Justia columnist and Cardozo law professor Marci Hamilton comments on Massachusetts’s recent movement toward reforming the statutes of limitations (SOLs) for child sex abuse. In addition to covering the Massachusetts situation, Hamilton also argues that the tide is turning, nationwide, on the SOL issue. In particular, she cites progress in New York, Pennsylvania, Wisconsin, and Hawaii. Hamilton also takes strong issue with the Catholic Bishops’ contention that paying out child sex abuse claims will bankrupt them. Finally, Hamilton observes a new development in the movement against child sex abuse, and toward SOL reform in that area: Incest survivors and clergy child sex abuse survivors, Hamilton notes, are coming together to fight abuse and seek SOL reform.

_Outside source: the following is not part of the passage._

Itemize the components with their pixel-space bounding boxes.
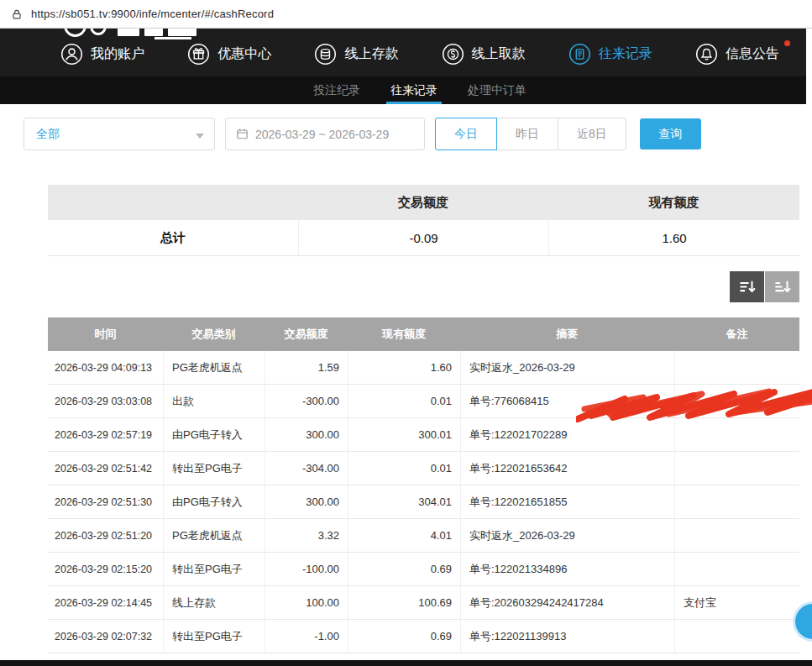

Justia columnist, George Washington law professor, and economist Neil Buchanan contends that a current assumption that lies beneath many Republican (and sometimes also Democratic) speeches and positions—the assumption that tax cuts are always good—lacks compelling empirical support. Buchanan focuses on the costs of cutting taxes, and takes economists, as a group, to task for not conveying more persuasively to the public that these costs do exist. While politicians tout tax-cut benefits, Buchanan argues, economists ought to underline tax-cut losses, too—such as the losses of essential government programs that, due to tax cuts, are closed or underfunded. He also points to recent commentary, based on empirical studies, from prominent economists Christina Romer, Uwe Reinhardt, and Paul Krugman, pointing out how surprisingly little taxes affect the economy.
In Part One in a two-part series of columns, Justia columnist and Cornell law professor Sherry Colb comments on an important recent Supreme Court decision, Howes v. Fields, regarding the right to be read one’s Miranda rights—the familiar set of rights that begins with “You have the right to remain silent.” As Colb explains, Fields sets forth the law regarding Miranda in the context of the interrogation of persons who are already incarcerated. In this column, Colb explains the facts and outcomes of the prior Supreme Court Miranda precedents that proved relevant in Fields. In both parts of the series, she takes strong issue with the Court’s reasoning in the Fields decision—in part because she argues that the Court has a very unrealistic view of the realities of prison.
Justia columnist and Hofstra law professor Joanna Grossman comments on the law regarding public breastfeeding. She covers both of the potentially applicable types of laws: indecent exposure laws, and public accommodations laws. In addition, Grossman discusses a key New York decision regarding toplessness more generally; a decision based on a Wal-Mart employee’s telling a customer that she needed to either breastfeed her son in the bathroom, or leave the store; a decision based on a mother’s refusal to put a blanket over her baby’s head when she was breastfeeding on a Delta airplane, as it was waiting at the gate; and a Vermont law that establishes the right, in that state, to publicly breastfeed. In addition, Grossman notes the changing social mores regarding breastfeeding—illustrated by protests called “nurse-ins” that are often sparked, with the help of social media, when a woman’s attempt to breastfeed in public is shut down.